Knowledge of Transact-SQL (T-SQL) and .NET frameworks is helpful, if not required. SQL developers should also be familiar with SQL 2000 and 2005, especially when it comes to anticipating migration needs. Professional communication skills are beneficial, as is the ability to work independently or as part of a team. SQL developers should also be effective multitaskers and have excellent time management skills.
Career and Salary Outlook
PayScale.com reports that the median annual salary for an SQL developer was $70,217, as of January 2016 (www.payscale.com). While the U.S. Bureau of Labor Statistics (BLS) does not provide employment statistics specific to SQL developers, it does report that software developers in general will see a 17%, or much faster-than-average, increase in employment prospects between 2014 and 2024 (www.bls.gov).
Alternate Career Options
Individuals with a passion for computer science and programming may also consider the following related careers:
Computer and Information Research Scientists
Computer and information research scientists develop or enhance new and existing computing languages and technologies, including those that may be used in business, medicine or scientific studies. A bachelor's degree in computer or information science may qualify some candidates for jobs with the federal government; however, a Doctor of Philosophy (Ph.D.) in a computer-related field of study is normally required to obtain a research position. According to the BLS, this is a faster-than-average growing field, with opportunities expected to increase by 11% nationwide through 2024. In May 2015, the median annual salary for a computer or information research scientist was $110,620 (www.bls.gov).
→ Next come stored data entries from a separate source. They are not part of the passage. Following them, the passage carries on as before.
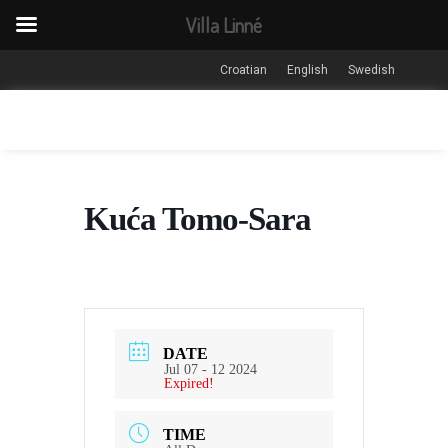
Villa Linné
Croatian
English
Swedish
Kuća Tomo-Sara
DATE
Jul 07 - 12 2024
Expired!
TIME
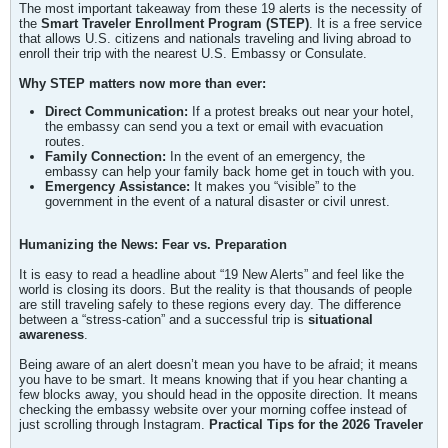
The most important takeaway from these 19 alerts is the necessity of
the
Smart Traveler Enrollment Program (STEP)
. It is a free service
that allows U.S. citizens and nationals traveling and living abroad to
enroll their trip with the nearest U.S. Embassy or Consulate.
Why STEP matters now more than ever:
Direct Communication:
If a protest breaks out near your hotel,
the embassy can send you a text or email with evacuation
routes.
Family Connection:
In the event of an emergency, the
embassy can help your family back home get in touch with you.
Emergency Assistance:
It makes you “visible” to the
government in the event of a natural disaster or civil unrest.
Humanizing the News: Fear vs. Preparation
It is easy to read a headline about “19 New Alerts” and feel like the
world is closing its doors. But the reality is that thousands of people
are still traveling safely to these regions every day. The difference
between a “stress-cation” and a successful trip is
situational
awareness
.
Being aware of an alert doesn’t mean you have to be afraid; it means
you have to be smart. It means knowing that if you hear chanting a
few blocks away, you should head in the opposite direction. It means
checking the embassy website over your morning coffee instead of
just scrolling through Instagram.
Practical Tips for the 2026 Traveler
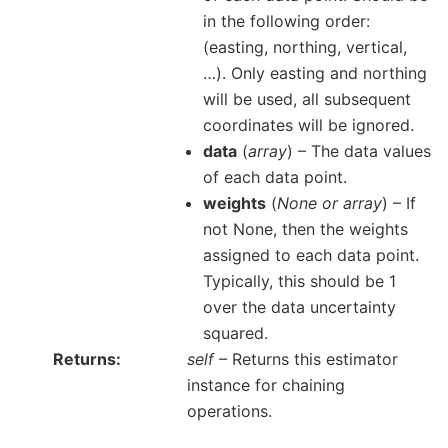
in the following order:
(easting, northing, vertical,
…). Only easting and northing
will be used, all subsequent
coordinates will be ignored.
data
(
array
) – The data values
of each data point.
weights
(
None
or
array
) – If
not None, then the weights
assigned to each data point.
Typically, this should be 1
over the data uncertainty
squared.
Returns
self
– Returns this estimator
instance for chaining
operations.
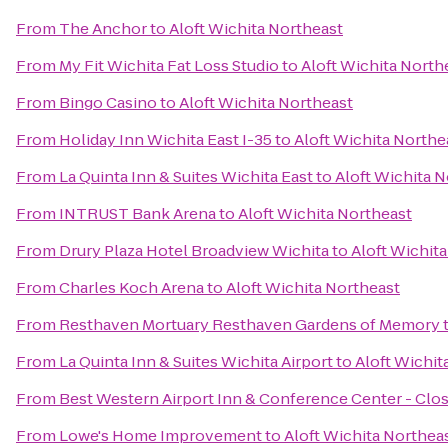
From
The Anchor
to
Aloft Wichita Northeast
From
My Fit Wichita Fat Loss Studio
to
Aloft Wichita North
From
Bingo Casino
to
Aloft Wichita Northeast
From
Holiday Inn Wichita East I-35
to
Aloft Wichita Northe
From
La Quinta Inn & Suites Wichita East
to
Aloft Wichita 
From
INTRUST Bank Arena
to
Aloft Wichita Northeast
From
Drury Plaza Hotel Broadview Wichita
to
Aloft Wichit
From
Charles Koch Arena
to
Aloft Wichita Northeast
From
Resthaven Mortuary Resthaven Gardens of Memory
From
La Quinta Inn & Suites Wichita Airport
to
Aloft Wichit
From
Best Western Airport Inn & Conference Center - Clo
From
Lowe's Home Improvement
to
Aloft Wichita Northea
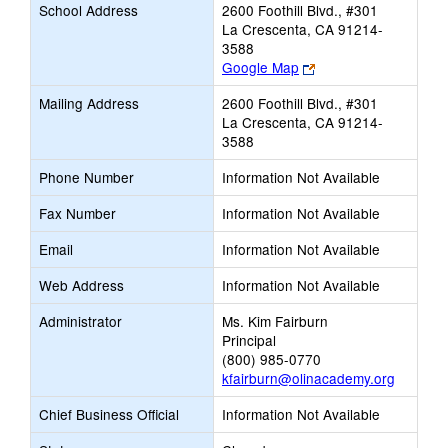
School Address
2600 Foothill Blvd., #301
La Crescenta, CA 91214-
3588
Link
Google Map
opens
Mailing Address
2600 Foothill Blvd., #301
new
La Crescenta, CA 91214-
browser
3588
tab
Phone Number
Information Not Available
Fax Number
Information Not Available
Email
Information Not Available
Web Address
Information Not Available
Administrator
Ms. Kim Fairburn
Principal
(800) 985-0770
kfairburn@olinacademy.org
Chief Business Official
Information Not Available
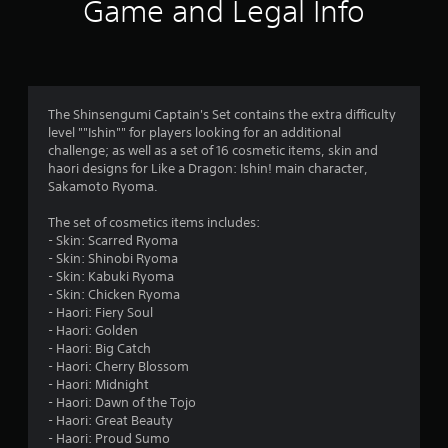
i
Game and Legal Info
n
g
4
The Shinsengumi Captain's Set contains the extra difficulty
level ""Ishin"" for players looking for an additional
.
challenge; as well as a set of 16 cosmetic items, skin and
haori designs for Like a Dragon: Ishin! main character,
8
Sakamoto Ryoma.
s
The set of cosmetics items includes:
- Skin: Scarred Ryoma
t
- Skin: Shinobi Ryoma
- Skin: Kabuki Ryoma
a
- Skin: Chicken Ryoma
- Haori: Fiery Soul
r
- Haori: Golden
- Haori: Big Catch
s
- Haori: Cherry Blossom
- Haori: Midnight
o
- Haori: Dawn of the Tojo
- Haori: Great Beauty
u
- Haori: Proud Sumo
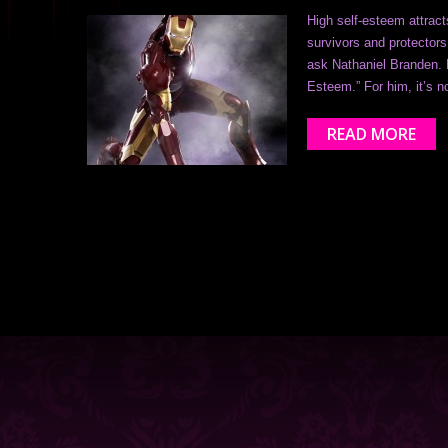
High self-esteem attra
survivors and protectors
ask Nathaniel Branden. H
Esteem.” For him, it’s n
READ MORE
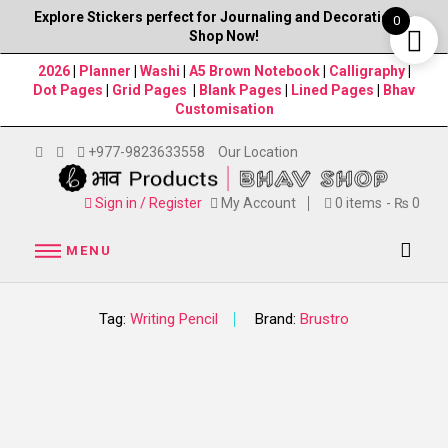
Explore Stickers perfect for Journaling and Decorations–
0
Shop Now!
2026
|
Planner
|
Washi
|
A5 Brown Notebook
|
Calligraphy
|
Dot Pages
|
Grid Pages
|
Blank Pages
|
Lined Pages
|
Bhav
Customisation
+977-9823633558
Our Location
Sign in / Register
My Account
0 items
₨ 0
MENU
Tag:
Writing Pencil
Brand:
Brustro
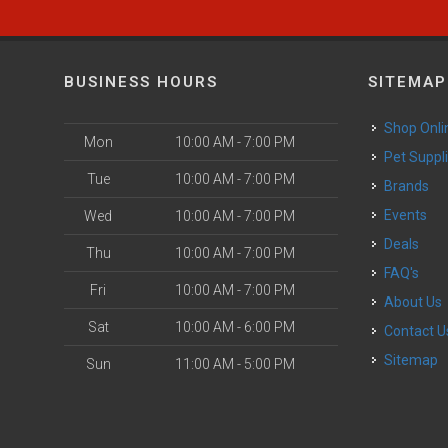
BUSINESS HOURS
SITEMAP
Shop Onli
Mon
10:00 AM - 7:00 PM
Pet Suppl
Tue
10:00 AM - 7:00 PM
Brands
Events
Wed
10:00 AM - 7:00 PM
Deals
Thu
10:00 AM - 7:00 PM
FAQ's
Fri
10:00 AM - 7:00 PM
About Us
Sat
10:00 AM - 6:00 PM
Contact U
Sitemap
Sun
11:00 AM - 5:00 PM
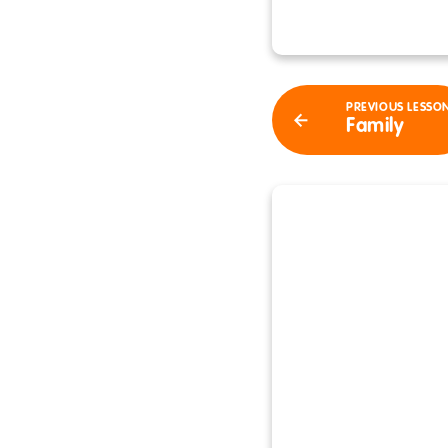
PREVIOUS LESSO
Family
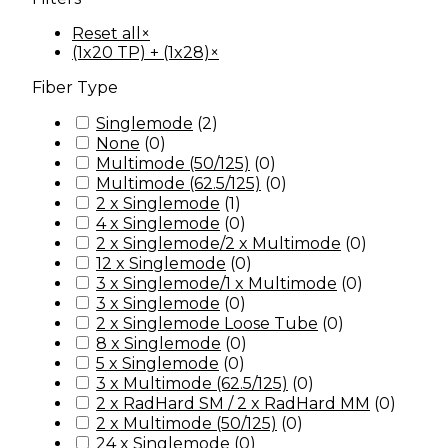
Reset all
×
(1x20 TP) + (1x28)
×
Fiber Type
Singlemode
(
2
)
None
(
0
)
Multimode (50/125)
(
0
)
Multimode (62.5/125)
(
0
)
2 x Singlemode
(
1
)
4 x Singlemode
(
0
)
2 x Singlemode/2 x Multimode
(
0
)
12 x Singlemode
(
0
)
3 x Singlemode/1 x Multimode
(
0
)
3 x Singlemode
(
0
)
2 x Singlemode Loose Tube
(
0
)
8 x Singlemode
(
0
)
5 x Singlemode
(
0
)
3 x Multimode (62.5/125)
(
0
)
2 x RadHard SM / 2 x RadHard MM
(
0
)
2 x Multimode (50/125)
(
0
)
24 x Singlemode
(
0
)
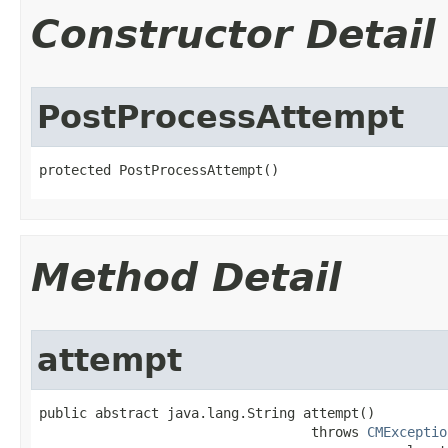
Constructor Detail
PostProcessAttempt
protected PostProcessAttempt()
Method Detail
attempt
public abstract java.lang.String attempt()

                                  throws 
CMExceptio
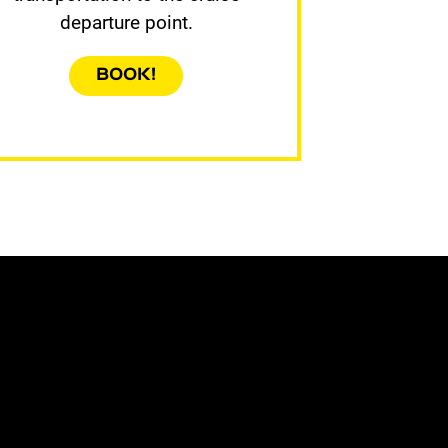
departure point.
BOOK!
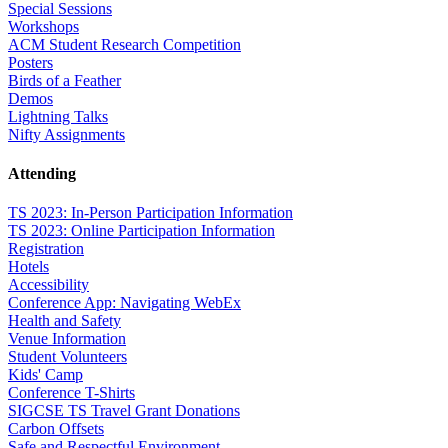
Special Sessions
Workshops
ACM Student Research Competition
Posters
Birds of a Feather
Demos
Lightning Talks
Nifty Assignments
Attending
TS 2023: In-Person Participation Information
TS 2023: Online Participation Information
Registration
Hotels
Accessibility
Conference App: Navigating WebEx
Health and Safety
Venue Information
Student Volunteers
Kids' Camp
Conference T-Shirts
SIGCSE TS Travel Grant Donations
Carbon Offsets
Safe and Respectful Environment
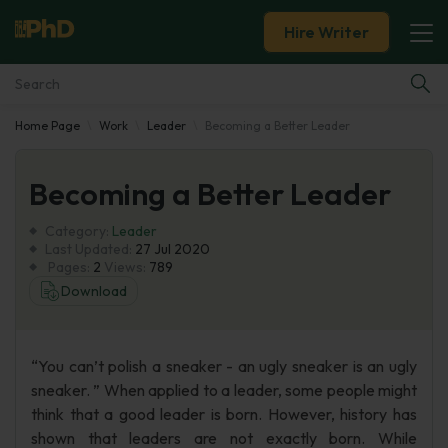
Hire Writer
Home Page
Work
Leader
Becoming a Better Leader
Essay Examples
Becoming a Better Leader
Services
Category:
Leader
Tools
Last Updated:
27 Jul 2020
Pages:
2
Views:
789
Download
Blog
About Us
“You can’t polish a sneaker - an ugly sneaker is an ugly
sneaker. ” When applied to a leader, some people might
think that a good leader is born. However, history has
shown that leaders are not exactly born. While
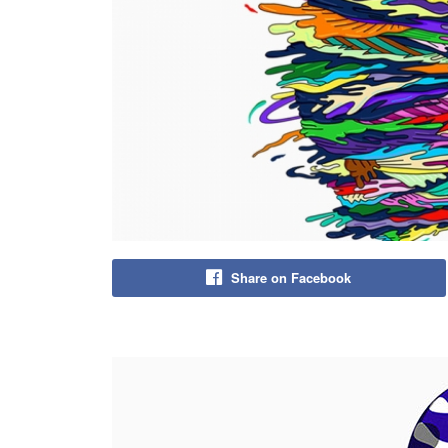
Share on Facebook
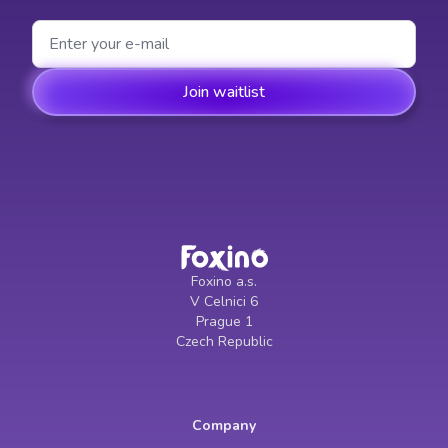
Foxino a.s.
V Celnici 6
Prague 1
Czech Republic
Company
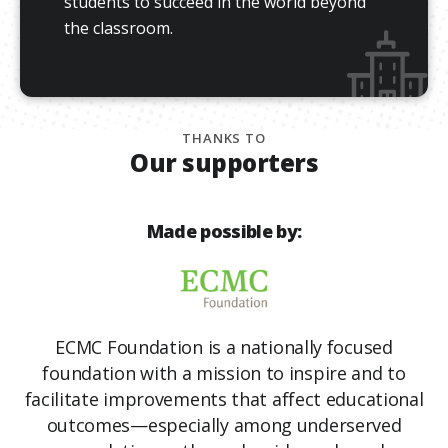
students to succeed in the world beyond
the classroom.
THANKS TO
Our supporters
Made possible by:
ECMC Foundation is a nationally focused
foundation with a mission to inspire and to
facilitate improvements that affect educational
outcomes—especially among underserved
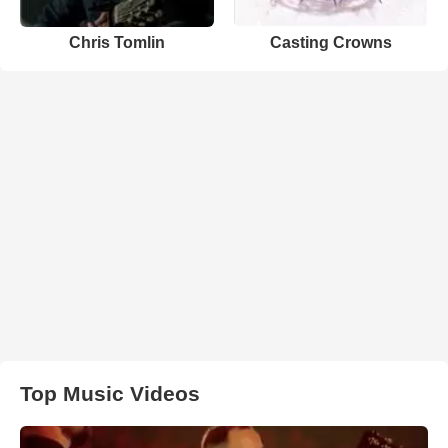
Chris Tomlin
Casting Crowns
Top Music Videos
A bachelor's degree in computer or information studies, along with experience in the field, is usually sufficient to obtain a job as a database administrator. Professional responsibilities include using specialized software programs to back up, organize and secure data, including financial records. Opportunities for employment are expected to grow by a faster-than-average rate of 11% between 2014 and 2024, as reported by the BLS. Database administrators who were employed in May 2015 earned median annual salaries of $81,710 (www.bls.gov).